New Research Helps Explain the Underperformance of Active Managers

larry swedroeBy applying artificial intelligence and Chat GPT to statements made by active fund managers, researchers have found that their underperformance can be partly explained by overconfidence that led to, among other things, excessive risk taking.

Behavioral finance is the study of how psychological factors affect financial decision-making, examining how emotions, biases, and cognitive limitations can lead to making irrational decisions in markets. Behavioral finance research has shown that investors are often susceptible to a variety of biases, such as:

  • Loss aversion: tending to experience more pain from losses than pleasure from equivalent gains;
  • Herding: tending to follow the crowd, even when doing so is irrational;
  • Overconfidence: often overestimating their own knowledge and abilities; and
  • Recency bias: giving too much weight to recent information and events.

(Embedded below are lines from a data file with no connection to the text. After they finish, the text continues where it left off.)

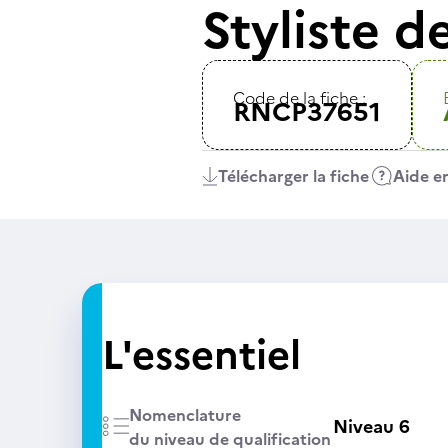
Styliste 
Code de la fiche :
RNCP37651
Télécharger la fiche
Aide en
L'essentiel
Nomenclature
Niveau 6
du niveau de qualification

Another well-documented bias is self-attribution: a cognitive bias where individuals tend to attribute their successes to internal, personal factors (skill) and their failures to external, situational factors (bad luck). Self-attribution bias is viewed as a learning bias that hinders investors from objectively updating beliefs about their own ability based on their past investment performance. It results in overweighting their successes and underweighting their failures – leading to overconfidence, excessive risk taking, excessive trading, and underperformance.